Work task: Nothing but the lines from the one containing "目を引くカラーのニットやスウェットトップス" through the end of the material should be restated, and each exactly.

Entries shown:
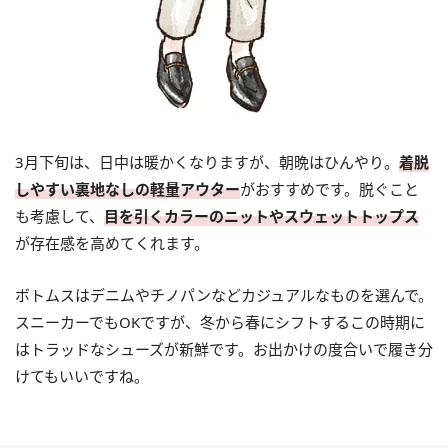
3月下旬は、日中は暖かくなりますが、朝晩はひんやり。
着脱
しやすい裏地なしの軽量アウター
がおすすめです。脱ぐこと
も考慮して、
目を引くカラーのニットやスウェットトップス
が存在感を高めてくれます。
ボトムスはデニムやチノパンなどカジュアルなものを選んで。
スニーカーでもOKですが、冬から春にシフトするこの時期に
はトラッドなシューズが新鮮です。お出かけの度合いで履き分
けてもいいですね。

Your response:
目を引くカラーのニットやスウェットトップス
が存在感を高めてくれます。
ボトムスはデニムやチノパンなどカジュアルなものを選んで。
スニーカーでもOKですが、冬から春にシフトするこの時期に
はトラッドなシューズが新鮮です。お出かけの度合いで履き分
けてもいいですね。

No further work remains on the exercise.